Libtorch cpu incompatible with libtorch cuda

Robin_Lobel · March 6, 2020, 12:52pm

For training, I use the libtorch CUDA 10.1 package as it’s way faster than training on the CPU.
For deployment, I want to use the libtorch No CUDA (CPU only) package as it’s lighter and I don’t need GPU acceleration.
Official 1.4.0 packages in both cases, Windows.

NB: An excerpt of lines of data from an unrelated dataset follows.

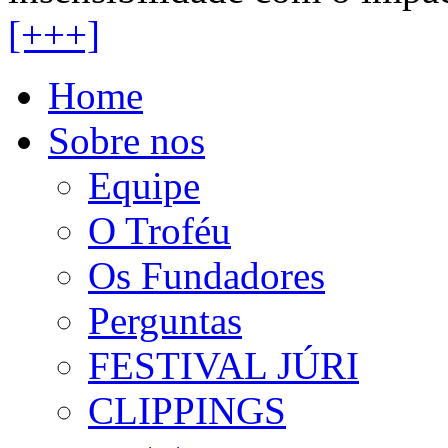
[+++]
Home
Sobre nos
Equipe
O Troféu
Os Fundadores
Perguntas
FESTIVAL JÚRI
CLIPPINGS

However I just ran into an incompatibility issue. All the models I’ve trained using the CUDA package, and saved using torch::save(model,path) can’t be loaded with torch::load(model,path) in the CPU-only package. But the opposite is not true:

-Models trained with the CUDA package can be saved and loaded with the CUDA package but can’t be loaded by the CPU-only package: the software crash without any explanation when torch::load is called.
-Models trained with the CPU package can be saved and loaded with the CPU-only package and the CUDA package.

I’ve uploaded 2 files, one trained with the CPU-only package, one with the GPU package:
https://drive.google.com/open?id=1U0-5pto40Tn9n4EsoW1P56E9PI1dyEKP
Both use the exact same model/training data, saved after only one epoch. They are exactly the same size, and looking at the content in an hex editor, they seem to be structured the same way.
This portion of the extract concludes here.